With the total fallout that happened over Sit-Gate (and Castro-Shirt-Gate), we need to reassess ourselves.

What was the real goal? What is the real goal of the people who support Kap? What’s the goal of the people who don’t?

If you supported Kap, where are you now in supporting the Native Americans being mauled by attack dogs and hosed by pepper spray? Seems real 1950s-ish, but the Kap crowd is eerily quite on it (at least of my “friends” on Facebook).

We could debate those things fruitlessly and tirelessly for ages. If you didn’t support Kap’s sitting (like me – even though I support his right to say whatever he thinks) – being for progress means you move past him and start talking about the issues in this country.

If you support Kap’s seat – being for progress means you stop referring to Kap and use this moment to talk about the issues.

Stop vilifying people for disagreeing with Kap. He wore a Fidel Castro t-shirt. Castro! One of the most oppressive and murderous dictators in the world today. Makes it easy to think it was an attention-seeking idiotic move (like Ryan Lochte level of both).

I actually really like his kneeling this past game. He’s clearly been coached by PR experts. His speech was polished, like it had been memorized. But I like the choice. Be respectful of the people who fought and died for your freedoms but don’t stand (literally or metaphorically) for the abuses in this country. I get it. I like it. I may even join that movement.
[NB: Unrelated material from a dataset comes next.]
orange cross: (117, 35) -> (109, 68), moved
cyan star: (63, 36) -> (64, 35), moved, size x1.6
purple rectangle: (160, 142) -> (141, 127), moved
Completely failing is wasting this opportunity on defending Kaepernick tooth-and-nail or calling people racist (explicitly or implicitly) for voicing an opinion critical of Kaepernick.
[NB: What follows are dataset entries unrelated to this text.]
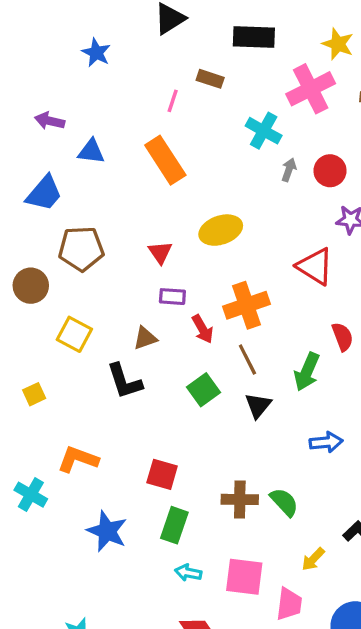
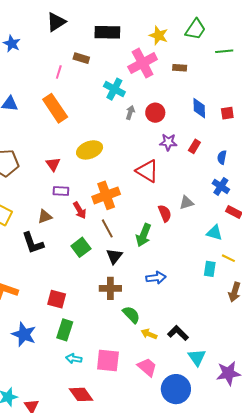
brown cross: (240, 499) -> (110, 288), moved
yellow arrow: (313, 559) -> (149, 334), moved, turned 70
pink trapezoid: (289, 604) -> (147, 367), moved, turned -55

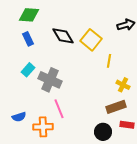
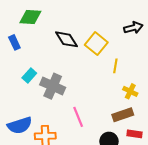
blue rectangle: (28, 39) -> (14, 42), moved
pink line: (59, 109) -> (78, 117), moved
blue semicircle: (19, 117) -> (20, 125), size x1.6

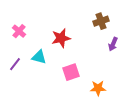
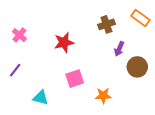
cyan triangle: (39, 57) -> (41, 98), moved

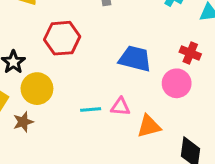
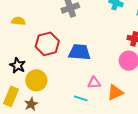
blue trapezoid: (135, 59) -> (79, 52), moved
cyan line: (91, 109) -> (81, 98), moved, turned 32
We’ve been needing a thoughtful and heartfelt discussion of the issues for a long time. I would’ve thought many of the better articulated points would have done the trick. They didn’t.

Let’s talk about police brutality and targeting, demilitarization of police, use of non-lethal force vs lethal force, education opportunities, private prisons, mandatory sentencing, the War on Drugs (failed and racist, IMO) and more. But that’s a good starting point that covers a lot of racially driven issues.

Let’s set some ground rules for the discussion though: criticizing someone of a different skin color does not automatically make you racist. Anyone who makes blanket generalizations about people of certain pigment is being racist. Like the guy who commented on my last post calling all white people “bitches.” Racist? Yep. Sexist? Maybe. I know a few super politically correct people who hate the use of that word, at least to describe women – which that guy did, but nobody who defended Kap called him out. Only me and the people who called out Kap called out this guy’s racist remark.

So – no name calling. No blanket generalizations. No horrible factual inaccuracies. If you want to talk statistics – cite them. With the source. Remember statistics can be massaged to paint a picture. Including the statistics you use to justify your paradigm. Be aware. Keep an open mind.

If we can avoid confirmation bias, listen first and think positively about what our future can become – I’m sure we’ll do quite well and achieve greatness.